= Mnemata Site =

Archaeological site in Larnaca, Cyprus

The Mnemata Site is an archaeological excavation site at the Mnemata locality of Larnaca, Cyprus. A tomb was discovered in 1979—during the construction of a refugee settlement.

A supermarket was built over the excavation site . The site is located on the city block east of the junction of Plateia Mitropoleos and Nikodimou Mylona Street.

The site has been referred to as Agios Georgios cemetery, in various interim reports. (There are other institutions in the same city that are known as Agios Georgios. One is the Agios Georgios refugee settlement—the other is the cemetery on Agiou Georgiou Kontou Street. (An "Ancient Kition" text on a roadsign, points toward the cemetery on Agiou Georgiou Kontou Street.)
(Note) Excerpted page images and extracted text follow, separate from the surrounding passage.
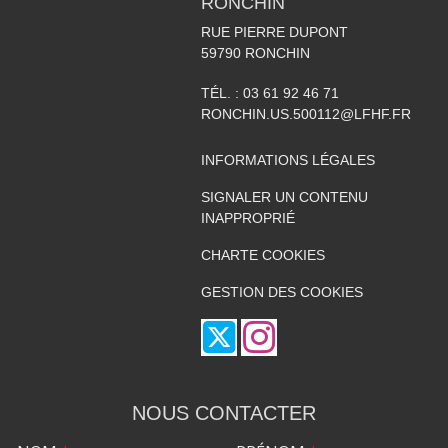
RONCHIN
RUE PIERRE DUPONT
59790
RONCHIN
TÉL. :
03 61 92 46 71
RONCHIN.US.500112@LFHF.FR
INFORMATIONS LÉGALES
SIGNALER UN CONTENU
INAPPROPRIÉ
CHARTE COOKIES
GESTION DES COOKIES
NOUS CONTACTER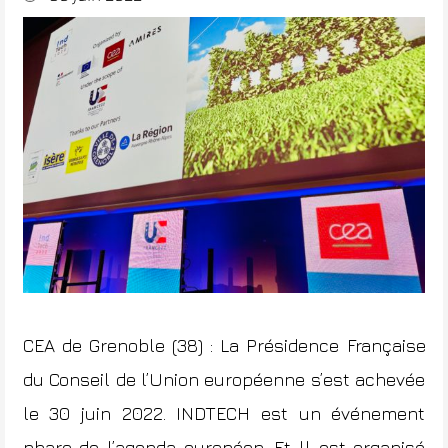
CEA de Grenoble (38) : La
Présidence
Française
du Conseil de l’Union européenne
s’est achevée
le 30 juin 2022.
INDTECH
est un événement
phare de l’agenda européen. Et ll est organisé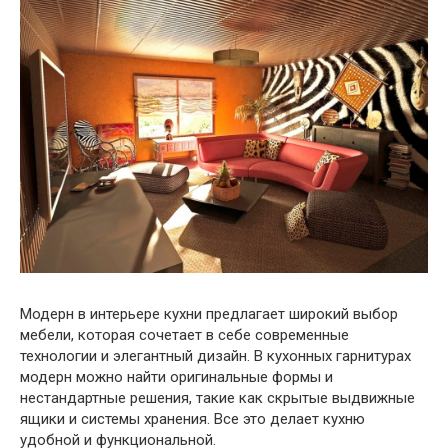
Модерн в интерьере кухни предлагает широкий выбор
мебели, которая сочетает в себе современные
технологии и элегантный дизайн. В кухонных гарнитурах
модерн можно найти оригинальные формы и
нестандартные решения, такие как скрытые выдвижные
ящики и системы хранения. Все это делает кухню
удобной и функциональной.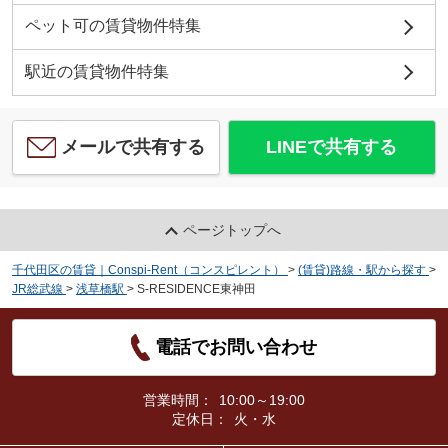
ペット可の賃貸物件特集
駅近の賃貸物件特集
メールで共有する
LINEで共有する
ページトップへ
千代田区の賃貸｜Conspi-Rent（コンスピレント）
>
(賃貸)路線・駅から探す
>
JR総武線
>
浅草橋駅
>
S-RESIDENCE東神田
電話でお問い合わせ
営業時間：
10:00～19:00
定休日：
火・水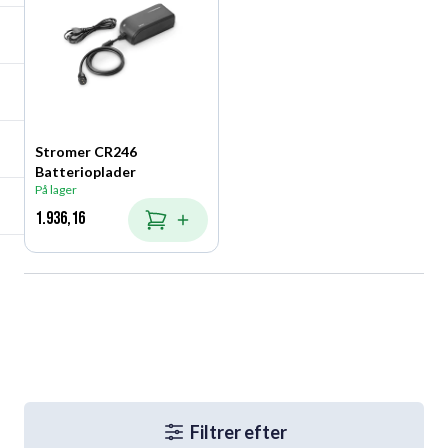
Stromer CR246
Batterioplader
På lager
1.936,16
Læg i kurv
Filtrer efter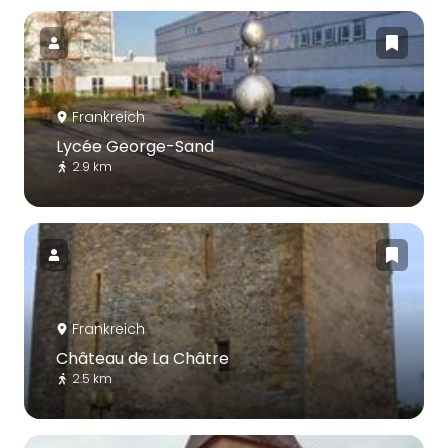
Frankreich
Lycée George-Sand
2.9 km
Frankreich
Château de La Châtre
2.5 km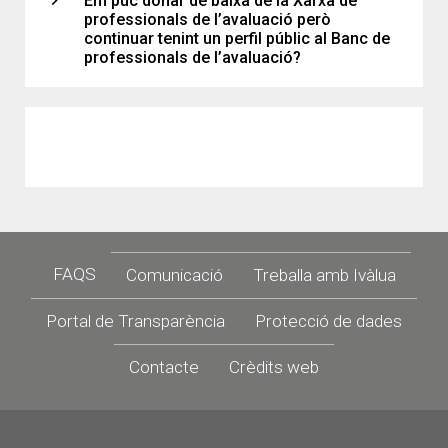
expand_more
Em puc donar de baixa de la Xarxa de
professionals de l’avaluació però
continuar tenint un perfil públic al Banc de
professionals de l’avaluació?
Footer
FAQS
Comunicació
Treballa amb Ivàlua
Portal de Transparència
Protecció de dades
Contacte
Crèdits web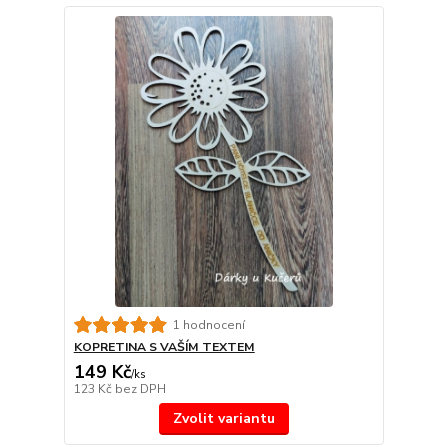
1 hodnocení
KOPRETINA S VAŠÍM TEXTEM
149 Kč
/
ks
123 Kč
bez DPH
Zvolit variantu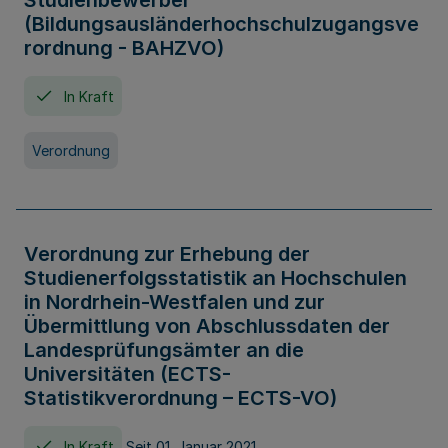
Studienbewerber
(Bildungsausländerhochschulzugangsve
rordnung - BAHZVO)
In Kraft
Verordnung
Verordnung zur Erhebung der
Studienerfolgsstatistik an Hochschulen
in Nordrhein-Westfalen und zur
Übermittlung von Abschlussdaten der
Landesprüfungsämter an die
Universitäten (ECTS-
Statistikverordnung – ECTS-VO)
In Kraft
Seit 01. Januar 2021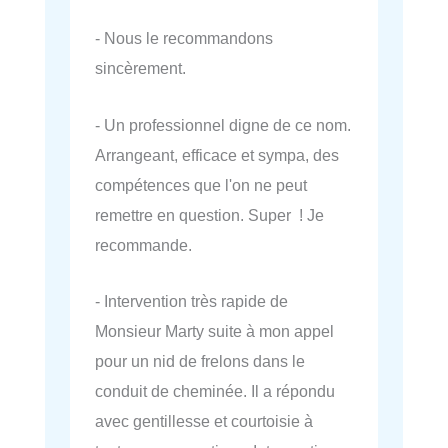
- Nous le recommandons
sincèrement.
- Un professionnel digne de ce nom.
Arrangeant, efficace et sympa, des
compétences que l'on ne peut
remettre en question. Super ! Je
recommande.
- Intervention très rapide de
Monsieur Marty suite à mon appel
pour un nid de frelons dans le
conduit de cheminée. Il a répondu
avec gentillesse et courtoisie à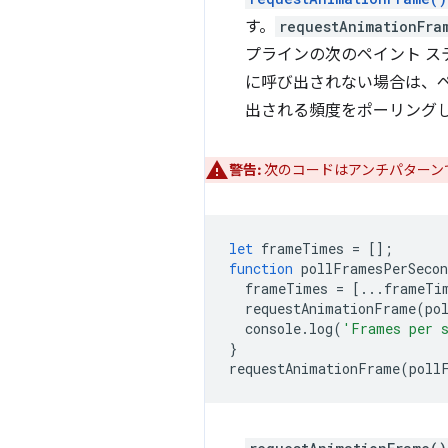
す。
requestAnimationFra
プラインの次のペイント 
に呼び出されない場合は、ペ
出される頻度をポーリングし
警告:
次のコードはアンチパターン
let
frameTimes
=
[];
function
pollFramesPerSecon
frameTimes
=
[...
frameTi
requestAnimationFrame
(
po
console
.
log
(
'Frames per 
}
requestAnimationFrame
(
poll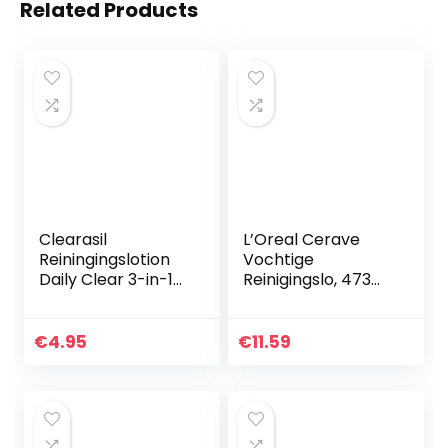
Related Products
Clearasil
L’Oreal Cerave
Reiningingslotion
Vochtige
Daily Clear 3-in-1
Reinigingslo, 473
Wash 150 ml
ml, Meerkleurig
€
4.95
€
11.59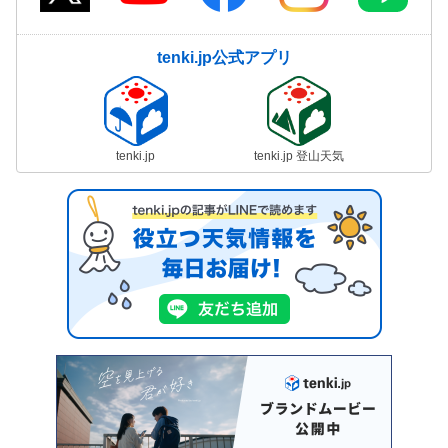
tenki.jp公式アプリ
tenki.jp
tenki.jp 登山天気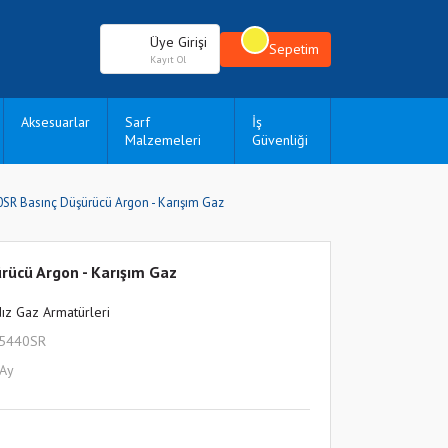
Üye Girişi
Sepetim
Kayıt Ol
Aksesuarlar
Sarf
İş
Malzemeleri
Güvenliği
0SR Basınç Düşürücü Argon - Karışım Gaz
rücü Argon - Karışım Gaz
dız Gaz Armatürleri
L5440SR
 Ay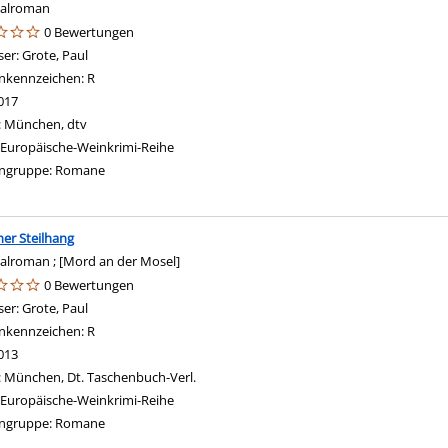
nalroman
0 Bewertungen
ser:
Grote, Paul
Suche nach diesem Verfasser
nkennzeichen:
R
017
:
München, dtv
Europäische-Weinkrimi-Reihe
ngruppe:
Romane
her Steilhang
alroman ; [Mord an der Mosel]
0 Bewertungen
ser:
Grote, Paul
Suche nach diesem Verfasser
nkennzeichen:
R
013
:
München, Dt. Taschenbuch-Verl.
Europäische-Weinkrimi-Reihe
ngruppe:
Romane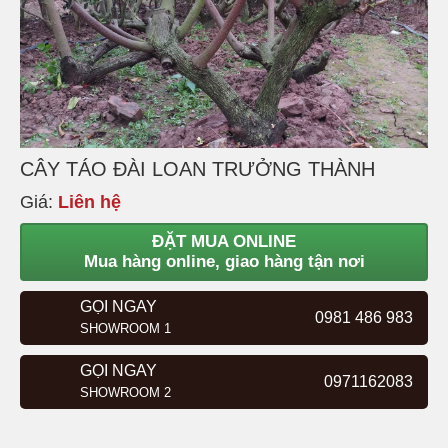
CÂY TÁO ĐÀI LOAN TRƯỞNG THÀNH
Giá:
Liên hệ
ĐẶT MUA ONLINE
Mua hàng online, giao hàng tận nơi
GỌI NGAY
0981 486 983
SHOWROOM 1
GỌI NGAY
0971162083
SHOWROOM 2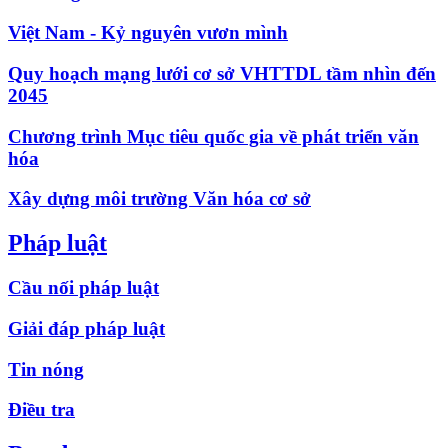
Việt Nam - Kỷ nguyên vươn mình
Quy hoạch mạng lưới cơ sở VHTTDL tầm nhìn đến
2045
Chương trình Mục tiêu quốc gia về phát triển văn
hóa
Xây dựng môi trường Văn hóa cơ sở
Pháp luật
Cầu nối pháp luật
Giải đáp pháp luật
Tin nóng
Điều tra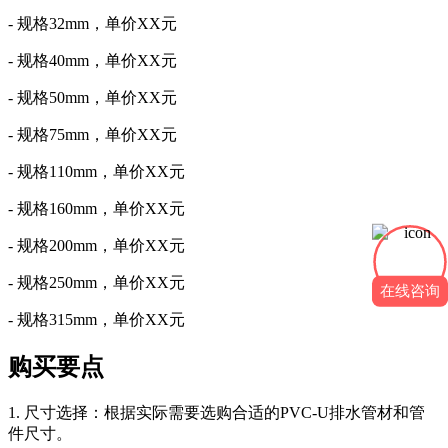
- 规格32mm，单价XX元
- 规格40mm，单价XX元
- 规格50mm，单价XX元
- 规格75mm，单价XX元
- 规格110mm，单价XX元
- 规格160mm，单价XX元
- 规格200mm，单价XX元
- 规格250mm，单价XX元
在线咨询
- 规格315mm，单价XX元
购买要点
1. 尺寸选择：根据实际需要选购合适的PVC-U排水管材和管
件尺寸。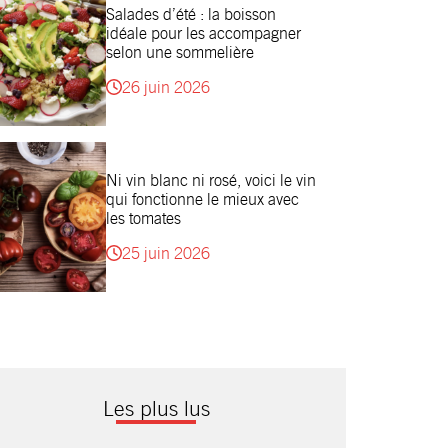
Salades d’été : la boisson
idéale pour les accompagner
selon une sommelière
26 juin 2026
Ni vin blanc ni rosé, voici le vin
qui fonctionne le mieux avec
les tomates
25 juin 2026
Les plus lus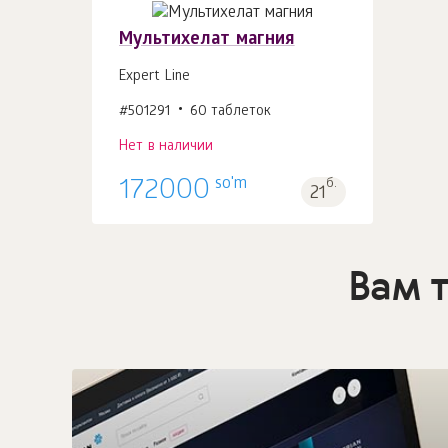
Мультихелат магния
Expert Line
#501291
60 таблеток
Нет в наличии
so'm
172000
б.
21
Вам 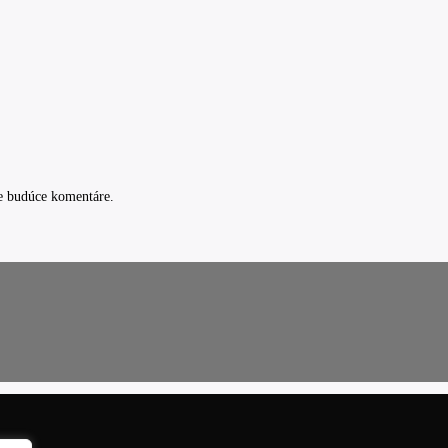
e budúce komentáre.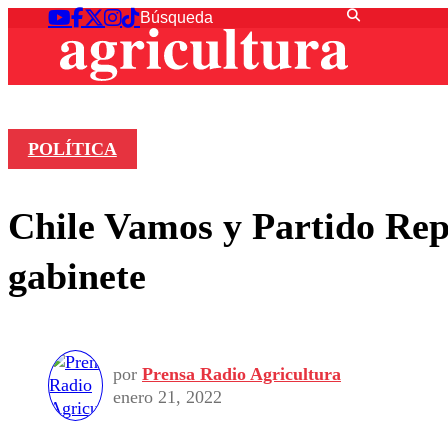
POLÍTICA
Chile Vamos y Partido Repu
gabinete
por
Prensa Radio Agricultura
enero 21, 2022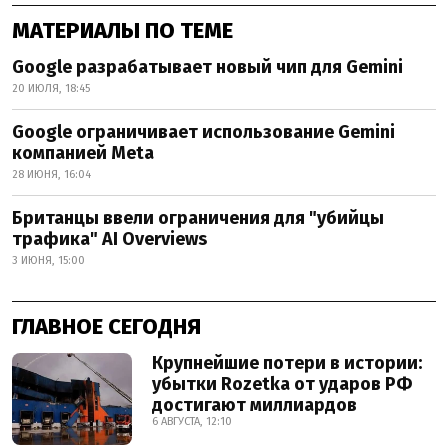
МАТЕРИАЛЫ ПО ТЕМЕ
Google разрабатывает новый чип для Gemini
20 ИЮЛЯ, 18:45
Google ограничивает использование Gemini
компанией Meta
28 ИЮНЯ, 16:04
Британцы ввели ограничения для "убийцы
трафика" AI Overviews
3 ИЮНЯ, 15:00
ГЛАВНОЕ СЕГОДНЯ
Крупнейшие потери в истории:
убытки Rozetka от ударов РФ
достигают миллиардов
6 АВГУСТА, 12:10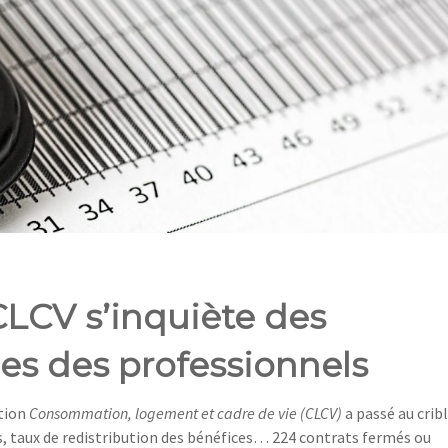
 CLCV s’inquiète des
es des professionnels
ation
Consommation, logement et cadre de vie (CLCV)
a passé au crib
s, taux de redistribution des bénéfices… 224 contrats fermés ou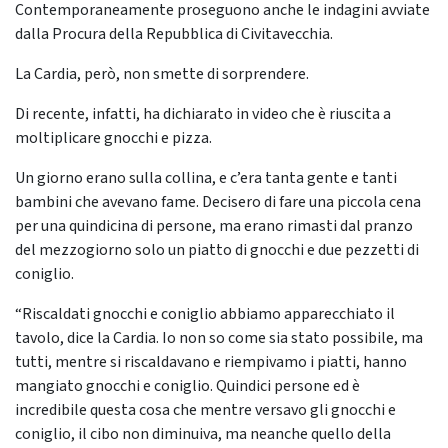
Contemporaneamente proseguono anche le indagini avviate
dalla Procura della Repubblica di Civitavecchia.
La Cardia, però, non smette di sorprendere.
Di recente, infatti, ha dichiarato in video che è riuscita a
moltiplicare gnocchi e pizza.
Un giorno erano sulla collina, e c’era tanta gente e tanti
bambini che avevano fame. Decisero di fare una piccola cena
per una quindicina di persone, ma erano rimasti dal pranzo
del mezzogiorno solo un piatto di gnocchi e due pezzetti di
coniglio.
“Riscaldati gnocchi e coniglio abbiamo apparecchiato il
tavolo, dice la Cardia. Io non so come sia stato possibile, ma
tutti, mentre si riscaldavano e riempivamo i piatti, hanno
mangiato gnocchi e coniglio. Quindici persone ed è
incredibile questa cosa che mentre versavo gli gnocchi e
coniglio, il cibo non diminuiva, ma neanche quello della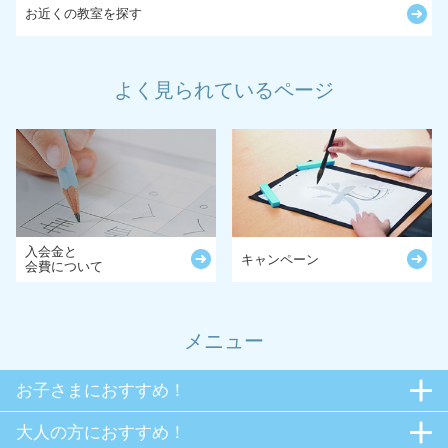
お近くの教室を探す
よく見られているページ
入会金と
キャンペーン
会費について
メニュー
お子さまにおすすめ！
大人の方におすすめ！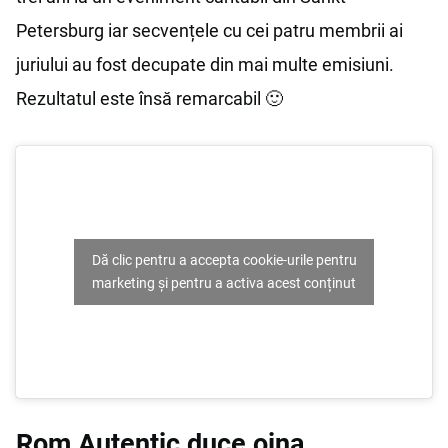
Petersburg iar secvențele cu cei patru membrii ai
juriului au fost decupate din mai multe emisiuni.
Rezultatul este însă remarcabil 🙂
Dă clic pentru a accepta cookie-urile pentru
marketing și pentru a activa acest conținut
Rom Autentic duce oina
Other archaeological sites in its vicinity include the Pervolia Site, located north-east of Mnemata.

==Name==
Mnemata is the name of the locality, and it means "graves".

The Mnemata Site is also known as the Agios Georgios cemetery, because a tomb was found in 1979 during the construction of a refugee settlement called Agios Georgios. Other tombs were later found on site.

==History==
During the construction of the Agios Georgios refugee settlement, a tomb was discovered on March 22, 1979. In 1979, 63 tombs were excavated there.

In 1989 Michael Heltzer said that the Ayious Georghios-Mnimata site had an unexcavated southern part that lies 700 m northwest of Kition's city wall, and 1,500 m northwest of the seashore. "The site had been used as a cemetery from the beginning of the Iron Age until the Roman times", and there were four cemeteries in its environs in 1989.